Александр Гоноровский

Собачий лес

Жуковский 2017-2018

736

Александрина Ирена принцесса Прусская или Адини́, как ласково звала ее мама, была особенной. Врачи говорили, что у нее монголизм. Давным-давно его открыл и описал доктор Даун.

Это Адини назвала подаренную ей на девятый день рождения куклу Гретель. Адини плохо выговаривала букву «р». Совсем не по-немецки эта буква дрожала у нее на небе, от этого кукольное имя звучало по-птичьи нежно.

Подарить Адини большую вязаную куклу решил известный архитектор Пауль Людвиг Троост. Позже его ценил сам Адольф Гитлер. Это Троост сделал так, что дом Адини, дворец Цецилиенхоф, изнутри стал похож на огромный океанский корабль.

– Кукла должна быть очень большой, – говорил Пауль Людвиг Троост, – чтобы ребенок мог видеть ее, в какой бы части детской он не находился.

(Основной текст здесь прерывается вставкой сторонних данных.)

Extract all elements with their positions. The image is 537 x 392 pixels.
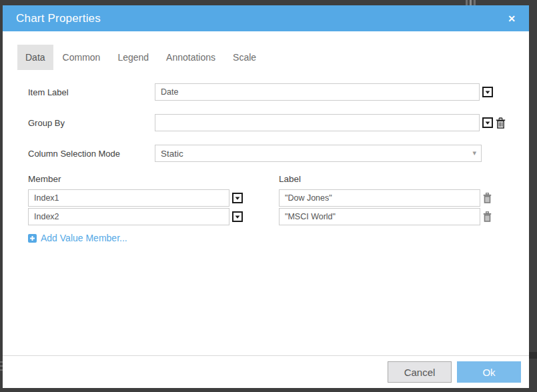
column-selection-mode-select-wrap: Static ▾ <box>155 145 482 162</box>
tab-scale[interactable]: Scale <box>225 45 264 70</box>
add-value-member-link[interactable]: Add Value Member... <box>28 233 127 243</box>
group-by-label: Group By <box>28 118 155 128</box>
column-selection-mode-select[interactable]: Static <box>155 145 482 162</box>
member-2-dropdown-icon[interactable] <box>232 211 243 222</box>
ok-button[interactable]: Ok <box>457 361 521 383</box>
value-members-section: Member Label <box>28 174 529 245</box>
group-by-trash-icon[interactable] <box>496 117 506 129</box>
value-members-headers: Member Label <box>28 174 529 184</box>
member-column-header: Member <box>28 174 279 184</box>
group-by-dropdown-icon[interactable] <box>482 117 493 128</box>
label-input-2[interactable] <box>279 208 480 225</box>
column-selection-mode-label: Column Selection Mode <box>28 149 155 159</box>
tab-common[interactable]: Common <box>55 45 109 70</box>
dialog-footer: Cancel Ok <box>3 355 529 388</box>
tab-annotations[interactable]: Annotations <box>158 45 223 70</box>
label-2-trash-icon[interactable] <box>483 211 492 222</box>
group-by-input[interactable] <box>155 114 480 131</box>
add-value-member-label: Add Value Member... <box>41 233 127 243</box>
member-cell <box>28 208 279 225</box>
member-input-1[interactable] <box>28 189 229 207</box>
tab-bar: Data Common Legend Annotations Scale <box>17 45 529 70</box>
label-column-header: Label <box>279 174 301 184</box>
tab-legend[interactable]: Legend <box>109 45 157 70</box>
group-by-row: Group By <box>28 114 529 131</box>
close-icon[interactable]: ✕ <box>508 14 516 23</box>
label-input-1[interactable] <box>279 189 480 207</box>
tab-data[interactable]: Data <box>17 45 53 70</box>
cancel-button[interactable]: Cancel <box>388 361 452 383</box>
item-label-input[interactable] <box>155 83 480 101</box>
item-label-row: Item Label <box>28 83 529 101</box>
tab-panel-data: Item Label Group By <box>3 70 529 355</box>
column-selection-mode-row: Column Selection Mode Static ▾ <box>28 145 529 162</box>
background-window-artifact <box>466 0 480 5</box>
chart-properties-dialog: Chart Properties ✕ Data Common Legend An… <box>3 5 529 388</box>
label-1-trash-icon[interactable] <box>483 193 492 203</box>
member-input-2[interactable] <box>28 208 229 225</box>
item-label-label: Item Label <box>28 87 155 97</box>
dialog-title: Chart Properties <box>16 12 508 25</box>
value-member-row <box>28 189 529 207</box>
value-member-row <box>28 208 529 225</box>
plus-icon <box>28 234 37 243</box>
dialog-titlebar: Chart Properties ✕ <box>3 5 529 31</box>
member-cell <box>28 189 279 207</box>
member-1-dropdown-icon[interactable] <box>232 193 243 203</box>
background-window-artifact <box>529 352 537 359</box>
item-label-dropdown-icon[interactable] <box>482 87 493 97</box>
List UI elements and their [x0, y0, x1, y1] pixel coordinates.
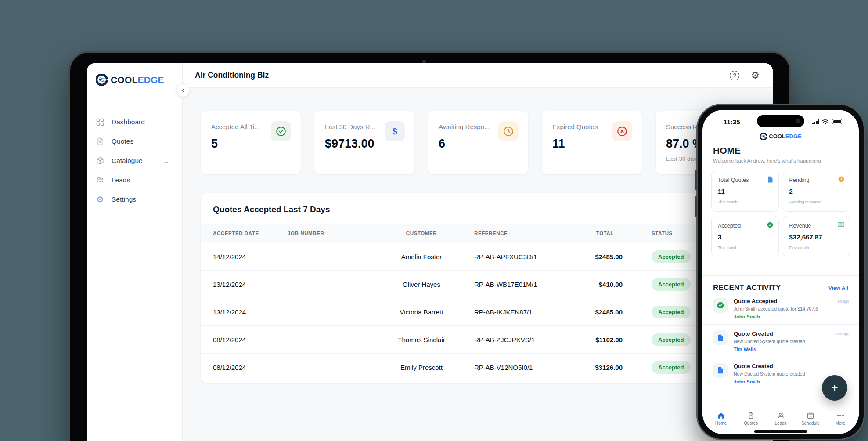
activity-contact-link[interactable]: John Smith — [734, 314, 818, 319]
recent-activity-title: RECENT ACTIVITY — [713, 283, 781, 292]
x-circle-icon — [612, 121, 632, 141]
cell-accepted-date: 13/12/2024 — [213, 308, 288, 316]
nav-label: Leads — [774, 421, 786, 426]
stat-label: Revenue — [789, 223, 844, 229]
chevron-down-icon[interactable]: ⌄ — [163, 158, 169, 164]
activity-title: Quote Accepted — [734, 298, 818, 304]
people-icon — [96, 176, 104, 184]
stat-label: Total Quotes — [718, 177, 772, 183]
people-icon — [777, 412, 785, 419]
phone-stat-card-accepted[interactable]: Accepted 3 This month — [711, 216, 779, 257]
column-header: REFERENCE — [474, 231, 577, 236]
stat-value: 11 — [718, 188, 772, 195]
activity-item[interactable]: Quote Accepted John Smith accepted quote… — [702, 292, 859, 325]
cell-accepted-date: 08/12/2024 — [213, 336, 288, 343]
column-header: ACCEPTED DATE — [213, 231, 288, 236]
status-badge: Accepted — [652, 361, 691, 374]
status-badge: Accepted — [652, 250, 691, 263]
phone-page-title: HOME — [713, 145, 848, 156]
sidebar-item-dashboard[interactable]: Dashboard — [87, 113, 182, 131]
phone-volume-button — [695, 196, 697, 217]
table-row[interactable]: 14/12/2024 Amelia Foster RP-AB-APFXUC3D/… — [201, 243, 719, 271]
phone-stat-card-revenue[interactable]: Revenue $32,667.87 First month — [783, 216, 850, 257]
stat-label: Awaiting Respo... — [439, 123, 502, 130]
sidebar-item-settings[interactable]: ⚙ Settings — [87, 190, 182, 209]
calendar-icon — [807, 412, 814, 419]
quotes-table-panel: Quotes Accepted Last 7 Days ACCEPTED DAT… — [201, 193, 719, 383]
sidebar-item-label: Leads — [112, 176, 130, 184]
cooledge-logo-icon — [96, 74, 108, 86]
table-row[interactable]: 13/12/2024 Victoria Barrett RP-AB-IKJKEN… — [201, 298, 719, 326]
stat-card-last-30-days-revenue[interactable]: Last 30 Days R... $9713.00 $ — [314, 111, 414, 174]
cell-accepted-date: 13/12/2024 — [213, 281, 288, 288]
stat-subtitle: This month — [718, 200, 772, 204]
help-icon[interactable]: ? — [730, 71, 739, 80]
document-icon — [713, 330, 728, 345]
nav-tab-more[interactable]: More — [825, 412, 855, 434]
stat-card-expired-quotes[interactable]: Expired Quotes 11 — [542, 111, 642, 174]
cell-total: $3126.00 — [577, 364, 645, 371]
table-row[interactable]: 08/12/2024 Thomas Sinclair RP-AB-ZJCJPKV… — [201, 326, 719, 354]
phone-stat-card-pending[interactable]: Pending 2 Awaiting response — [783, 170, 850, 212]
document-icon — [767, 176, 773, 183]
clock-icon — [498, 121, 519, 141]
sidebar-item-quotes[interactable]: Quotes — [87, 132, 182, 151]
stat-label: Expired Quotes — [552, 123, 616, 130]
table-row[interactable]: 08/12/2024 Emily Prescott RP-AB-V12NO5I0… — [201, 354, 719, 381]
stat-subtitle: First month — [789, 246, 844, 250]
package-box-icon — [96, 156, 104, 165]
check-circle-icon — [713, 298, 728, 313]
cell-reference: RP-AB-IKJKEN87/1 — [474, 308, 577, 316]
welcome-text: Welcome back Andrew, here's what's happe… — [713, 158, 848, 163]
tablet-screen: COOLEDGE Dashboard — [87, 63, 773, 441]
status-badge: Accepted — [652, 278, 691, 291]
sidebar-collapse-button[interactable]: ‹ — [176, 83, 190, 97]
wifi-icon — [821, 119, 829, 125]
check-circle-icon — [767, 222, 773, 228]
dynamic-island — [757, 115, 804, 127]
topbar-icons: ? ⚙ — [730, 71, 760, 80]
settings-gear-icon[interactable]: ⚙ — [751, 71, 760, 80]
activity-timestamp: 9h ago — [838, 299, 849, 304]
activity-body: Quote Created New Ducted System quote cr… — [734, 330, 805, 352]
chevron-left-icon: ‹ — [182, 86, 184, 94]
phone-stat-card-total-quotes[interactable]: Total Quotes 11 This month — [711, 170, 779, 212]
document-icon — [747, 412, 755, 419]
sidebar-item-leads[interactable]: Leads — [87, 171, 182, 189]
home-indicator[interactable] — [754, 430, 807, 433]
stat-label: Accepted All Ti... — [211, 123, 275, 130]
sidebar-item-label: Settings — [112, 195, 136, 203]
help-glyph: ? — [733, 72, 736, 79]
stat-card-awaiting-response[interactable]: Awaiting Respo... 6 — [428, 111, 528, 174]
sidebar-item-catalogue[interactable]: Catalogue ⌄ — [87, 152, 182, 170]
cell-total: $410.00 — [577, 281, 645, 288]
cell-customer: Thomas Sinclair — [369, 336, 474, 343]
plus-icon: + — [831, 381, 838, 395]
dollar-glyph: $ — [392, 126, 397, 137]
sidebar-item-label: Dashboard — [112, 118, 145, 126]
dashboard-grid-icon — [96, 118, 104, 127]
document-icon — [713, 363, 728, 378]
activity-description: New Ducted System quote created — [734, 339, 805, 344]
tablet-camera — [422, 60, 426, 63]
logo-cool: COOL — [769, 133, 785, 140]
activity-item[interactable]: Quote Created New Ducted System quote cr… — [702, 325, 859, 357]
nav-tab-home[interactable]: Home — [706, 412, 736, 434]
activity-contact-link[interactable]: John Smith — [734, 379, 805, 384]
sidebar-nav: Dashboard Quotes Catalogue — [87, 113, 182, 209]
phone-device-frame: 11:35 — [696, 104, 865, 440]
stat-label: Last 30 Days R... — [325, 123, 389, 130]
check-circle-icon — [271, 121, 291, 141]
activity-body: Quote Created New Ducted System quote cr… — [734, 363, 805, 384]
activity-contact-link[interactable]: Tim Wells — [734, 347, 805, 352]
add-quote-fab[interactable]: + — [822, 375, 847, 401]
cell-reference: RP-AB-ZJCJPKVS/1 — [474, 336, 577, 343]
stat-card-accepted-all-time[interactable]: Accepted All Ti... 5 — [201, 111, 301, 174]
logo-edge: EDGE — [785, 133, 802, 140]
table-row[interactable]: 13/12/2024 Oliver Hayes RP-AB-WB17E01M/1… — [201, 271, 719, 298]
cell-reference: RP-AB-V12NO5I0/1 — [474, 364, 577, 371]
more-icon — [837, 412, 844, 419]
view-all-link[interactable]: View All — [828, 285, 848, 291]
activity-body: Quote Accepted John Smith accepted quote… — [734, 298, 818, 319]
sidebar: COOLEDGE Dashboard — [87, 63, 183, 441]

Кукла, сделанная по эскизам Трооста, вышла милой, но слишком большой игрушкой. Гости посматривали на куклу с иронией.

В девятый день рождения Адини окружали удивительные подарки. Музыкальная шкатулка из бисквитного фарфора. Цветные мелки. Красная металлическая тележка. Конструктор, из которого можно было складывать бревенчатые домики. Был даже подаренный папой американский электрический паровоз LIONEL – черный, деловито спешащий по настоящим, но очень маленьким рельсам. Пауль Людвиг видел, что его кукла выглядела громоздко и архаично рядом с обыкновенными игрушками, которые делали на обычных фабриках. Но как художник он знал – очень важно вовремя произнести слова, которые будут следовать за тем, что ты создал.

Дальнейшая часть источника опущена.